Serviço de Otorrinolaringologia, Hospital de Egas Moniz, Centro Hospitalar de Lisboa Ocidental, Lisboa, Portugal; Nova Medical School, Universidade Nova de Lisboa, Lisboa, Portugal.
Serviço de Otorrinolaringologia, Hospital de Egas Moniz, Centro Hospitalar de Lisboa Ocidental, Lisboa, Portugal; Nova Medical School, Universidade Nova de Lisboa, Lisboa, Portugal.
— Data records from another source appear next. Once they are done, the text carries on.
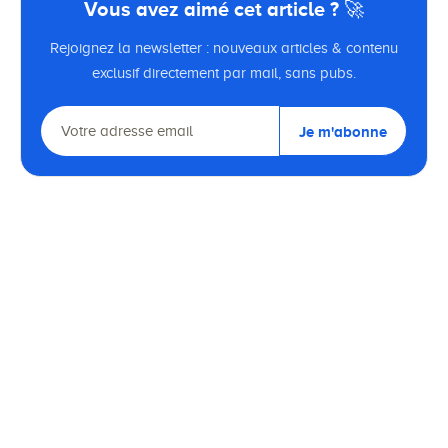
Vous avez aimé cet article ? 🚀
Rejoignez la newsletter : nouveaux articles & contenu
exclusif directement par mail, sans pubs.
Je m'abonne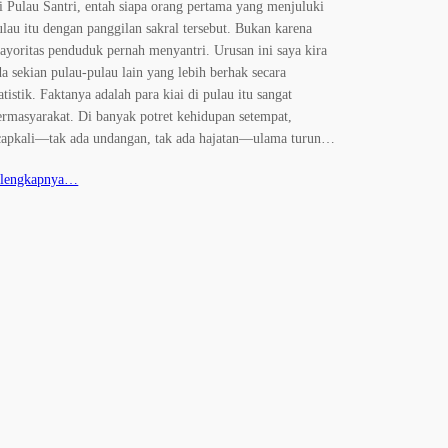
i Pulau Santri, entah siapa orang pertama yang menjuluki
ulau itu dengan panggilan sakral tersebut. Bukan karena
ayoritas penduduk pernah menyantri. Urusan ini saya kira
da sekian pulau-pulau lain yang lebih berhak secara
tatistik. Faktanya adalah para kiai di pulau itu sangat
ermasyarakat. Di banyak potret kehidupan setempat,
capkali—tak ada undangan, tak ada hajatan—ulama turun…
elengkapnya…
Acta Otorrinolaringol Esp (Engl Ed). 2022 Jan-Feb;73(1):27-34. doi: 10.1016/j.otoeng.2020.11.002.
Multiple repositioning maneuvers have been described to treat lateral semi-circular canal Benign Paroxysmal Positional Vertigo (LC-BPPV) patients. In this study, we compare efficacy of four therapeutic repositioning maneuvers for LC-BPPV patients and aim to identify clinical variables associated with persistent disease.
A prospective study was conducted at a tertiary center, between January 2017 and September 2019. Patients diagnosed with LC-BPPV were randomly treated with Gufoni or barbecue-roll maneuvers (for the geotropic variant) and Gufoni-Appiani, barbecue-roll or Zuma-e-Maia maneuvers (for the apogeotropic form). Efficacy was compared and statistical analysis was performed to find clinical factors associated with no response.
Forty-eight patients and 82 maneuvers were included. Female patients and right side were more commonly affected. The mean age was 67 years. Seven cases (14.6%) resulted from a canal-switch. One single maneuver resolved 23 cases (47.9%) and the success rate rose to 75% at the end of the first visit (after up to 4 maneuvers) and to 93.8% after a-week of follow-up. Success rates were significantly better with Gufoni (68%) than with barbecue roll (34.8%; p=0.021) in geotropic LC-BPPV and better with Gufoni-Appiani (71.4%) than barbecue roll and Zuma-e-Maia maneuvers (33.3%; p=0.239) in apogeotropic LC-BPPV. Higher rates of persistent disease after first visit were found with older patients, left side and apogeotropic LC-BPPV and with longer latency and duration diagnostic nystagmus.
Our study suggests that Gufoni and Gufoni-Appiani maneuvers may be the most efficacious treatment for geotropic and apogeotropic LC-BPPV, respectively, compared to barbecue-roll and Zuma-e-Maia maneuvers.
已经描述了多种复位手法来治疗外侧半规管良性阵发性位置性眩晕(LC-BPPV)患者。在这项研究中,我们比较了四种治疗性复位手法治疗 LC-BPPV 患者的疗效,并旨在确定与持续性疾病相关的临床变量。
这是一项在三级中心进行的前瞻性研究,时间为 2017 年 1 月至 2019 年 9 月。诊断为 LC-BPPV 的患者随机接受 Gufoni 或烧烤卷手法(针对向地性变异)和 Gufoni-Appiani、烧烤卷或 Zuma-e-Maia 手法(针对离地性变异)治疗。比较疗效并进行统计学分析,以发现与无反应相关的临床因素。
共纳入 48 例患者和 82 例手法。女性患者和右侧更常见。平均年龄为 67 岁。7 例(14.6%)由管间转换引起。单次手法复位 23 例(47.9%),首次就诊时成功率升至 75%(最多 4 次手法后),1 周随访时升至 93.8%。向地性 LC-BPPV 中,Gufoni 手法(68%)的成功率明显优于烧烤卷手法(34.8%;p=0.021),而离地性 LC-BPPV 中,Gufoni-Appiani 手法(71.4%)优于烧烤卷和 Zuma-e-Maia 手法(33.3%;p=0.239)。首次就诊后持续性疾病的发生率较高的患者为年龄较大、左侧、离地性 LC-BPPV,以及潜伏期和诊断性眼震持续时间较长的患者。
我们的研究表明,与烧烤卷和 Zuma-e-Maia 手法相比,Gufoni 和 Gufoni-Appiani 手法可能分别是治疗向地性和离地性 LC-BPPV 最有效的治疗方法。